Intrigued, she signed up for a summer robotics class at St. Vrain Valley’s Innovation Center and was hooked. She took more summer camp classes, including an intro to cybersecurity class. In high school, she joined the Innovation Center’s cyber tech student team.
As a cyber tech team member, she has developed curriculum and taught cybersecurity skills to students and senior citizens. She also helps run the Code Zone Challenge coding competition for middle school students, as well as working with a team to design a new cyber bus. The renovated school bus will travel to schools and be used to teach cybersecurity lessons.
While she started as a very shy ninth grader, she quickly built her confidence as she learned to speak publicly at team events and conferences.
“I have the confidence to continue growing and to continue to learn,” she said. “The support and community here is just incredible. I have not yet met a student or teacher who isn’t passionate. It inspires you to do more.”

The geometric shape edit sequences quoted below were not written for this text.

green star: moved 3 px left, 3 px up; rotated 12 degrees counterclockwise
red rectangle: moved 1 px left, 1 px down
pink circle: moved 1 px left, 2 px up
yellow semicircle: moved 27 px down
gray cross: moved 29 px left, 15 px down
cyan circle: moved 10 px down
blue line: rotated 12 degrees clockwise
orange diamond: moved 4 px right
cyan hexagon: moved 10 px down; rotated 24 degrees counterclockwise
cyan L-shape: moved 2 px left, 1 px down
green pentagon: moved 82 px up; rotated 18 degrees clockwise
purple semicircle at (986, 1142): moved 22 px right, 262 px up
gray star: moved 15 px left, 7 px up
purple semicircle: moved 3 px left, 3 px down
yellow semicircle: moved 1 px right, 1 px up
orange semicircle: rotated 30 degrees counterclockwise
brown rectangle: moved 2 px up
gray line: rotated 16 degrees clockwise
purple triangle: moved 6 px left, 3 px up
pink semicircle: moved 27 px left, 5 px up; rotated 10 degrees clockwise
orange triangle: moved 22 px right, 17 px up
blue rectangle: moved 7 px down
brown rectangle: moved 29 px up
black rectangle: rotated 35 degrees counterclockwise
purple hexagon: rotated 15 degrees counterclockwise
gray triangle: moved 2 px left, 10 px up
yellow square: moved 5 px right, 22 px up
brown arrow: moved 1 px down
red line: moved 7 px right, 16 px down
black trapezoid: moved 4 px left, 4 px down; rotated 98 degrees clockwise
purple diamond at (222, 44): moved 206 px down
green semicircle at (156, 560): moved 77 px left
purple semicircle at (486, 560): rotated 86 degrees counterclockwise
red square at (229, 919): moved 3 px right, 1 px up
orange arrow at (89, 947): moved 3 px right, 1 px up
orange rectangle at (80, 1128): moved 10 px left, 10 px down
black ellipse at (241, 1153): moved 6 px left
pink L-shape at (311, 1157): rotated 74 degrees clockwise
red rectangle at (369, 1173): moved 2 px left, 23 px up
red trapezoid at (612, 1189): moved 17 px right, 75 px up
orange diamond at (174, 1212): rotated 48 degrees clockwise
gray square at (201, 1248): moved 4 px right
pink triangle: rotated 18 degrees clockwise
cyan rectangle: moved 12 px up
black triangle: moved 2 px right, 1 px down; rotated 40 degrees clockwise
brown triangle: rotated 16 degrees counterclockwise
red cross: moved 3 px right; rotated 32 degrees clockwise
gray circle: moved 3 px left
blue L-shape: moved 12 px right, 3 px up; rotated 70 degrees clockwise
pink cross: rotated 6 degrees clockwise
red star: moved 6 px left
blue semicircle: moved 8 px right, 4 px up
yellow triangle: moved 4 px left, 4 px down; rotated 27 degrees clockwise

Outside of the Innovation Center, she has worked as a student intern for the Longmont Area Chamber of Commerce Education Committee and as a student advisory board member of the Kevin Love Fund, which seeks to normalize conversations around mental health.. She was in the International Baccalaureate diploma program at Niwot High, was part of the NASA club and played volleyball.
After graduation, she will attend Colorado State University to study business and computer information systems. She’s considering a career as a project manager and hopes to continue to help people understand cybersecurity.
“I’m excited to graduate,” she said.
At the Innovation Center, 67 seniors from around the district participated in after-school project teams, while 303 seniors took classes. Student project teams are paid, work-based learning opportunities where high school students explore career options through hands-on projects and mentoring from industry professionals.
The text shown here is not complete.